🤖 AI Summary
This work addresses the challenges of training end-to-end large language models for multi-speaker speech recognition under low-resource conditions, where speaker diarization accuracy is often insufficient. To this end, the authors propose a dual-encoder architecture that separately extracts semantic and speaker-specific features, which are then fused via a feature interleaving mechanism before being fed into the large language model. The approach innovatively incorporates a length-aware speaker ID loss and an adaptive ASR loss threshold strategy to jointly optimize speech recognition and speaker diarization. Evaluated on the AliMeeting and Aishell4 datasets, the proposed system achieves relative improvements of 18% and 24% over the baseline, respectively, demonstrating substantial gains in multi-speaker recognition performance in low-resource scenarios.
📝 Abstract
Multi-talker speech recognition is often addressed by combining automatic speech recognition (ASR) and speaker diarization in a pipeline system. Recently, LLM-based approaches have shown promise by jointly modeling semantic and speaker information, but they typically require large-scale multi-talker corpora that are costly to annotate.

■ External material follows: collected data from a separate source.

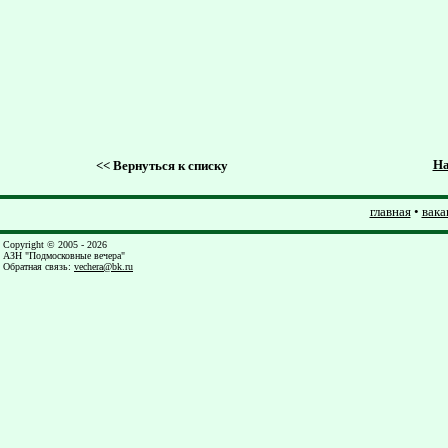
На
<<
Вернуться к списку
главная
•
вака
Copyright © 2005 - 2026
АЗН "Подмосковные вечера"
Обратная связь
:
vechera@bk.ru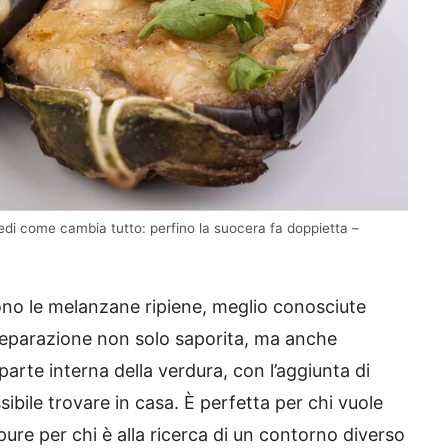
di come cambia tutto: perfino la suocera fa doppietta –
ono le melanzane ripiene, meglio conosciute
reparazione non solo saporita, ma anche
arte interna della verdura, con l’aggiunta di
sibile trovare in casa. È perfetta per chi vuole
ure per chi è alla ricerca di un contorno diverso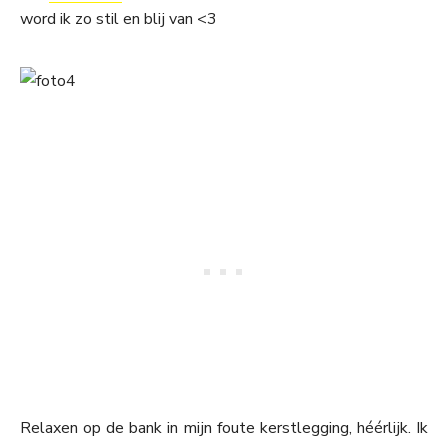
word ik zo stil en blij van <3
Relaxen op de bank in mijn foute kerstlegging, héérlijk. Ik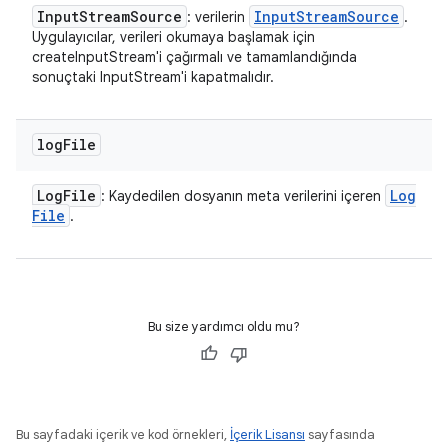
Input
Stream
Source
Input
Stream
Source
: verilerin
.
Uygulayıcılar, verileri okumaya başlamak için
createInputStream'i çağırmalı ve tamamlandığında
sonuçtaki InputStream'i kapatmalıdır.
log
File
Log
File
Log
: Kaydedilen dosyanın meta verilerini içeren
File
.
Bu size yardımcı oldu mu?
Bu sayfadaki içerik ve kod örnekleri,
İçerik Lisansı
sayfasında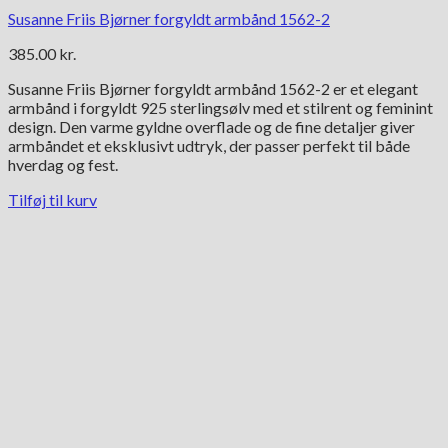
Susanne Friis Bjørner forgyldt armbånd 1562-2
385.00
kr.
Susanne Friis Bjørner forgyldt armbånd 1562-2 er et elegant
armbånd i forgyldt 925 sterlingsølv med et stilrent og feminint
design. Den varme gyldne overflade og de fine detaljer giver
armbåndet et eksklusivt udtryk, der passer perfekt til både
hverdag og fest.
Tilføj til kurv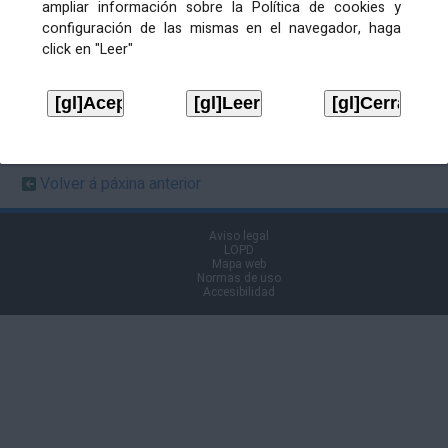
ampliar información sobre la Política de cookies y
configuración de las mismas en el navegador, haga
click en "Leer"
Ficheiros de publicación
Actividade Corporativa.
Convocatoria de Xunta de
Descargar
Goberno Local extraordinaria
Extracto XGLE 22/11/2019
e urxente para o 22.11.2019
Descargar
Volver á páxina anterior
Aviso legal
LOPD
Mapa web
Normas de uso
Accesibilidad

In this paper, we investigate how to efficiently train an LLM-based system with limited real-recorded data while maintaining high accuracy in speaker attribution. We propose several strategies: (1) a dual-encoder architecture to extract semantic and speaker features, (2) a feature interleaving format to merge these features as the inputs to the LLM, (3) a length-aware speaker ID loss to enhance diarization capability, and (4) an adaptive threshold strategy for ASR loss computation to mitigate hallucinations caused by speech overlaps. These strategies balance training between ASR and diarization tasks. Our system outperforms open-source baseline approaches, achieving relative improvements of 18% on the AliMeeting corpus and 24% on the Aishell4 corpus.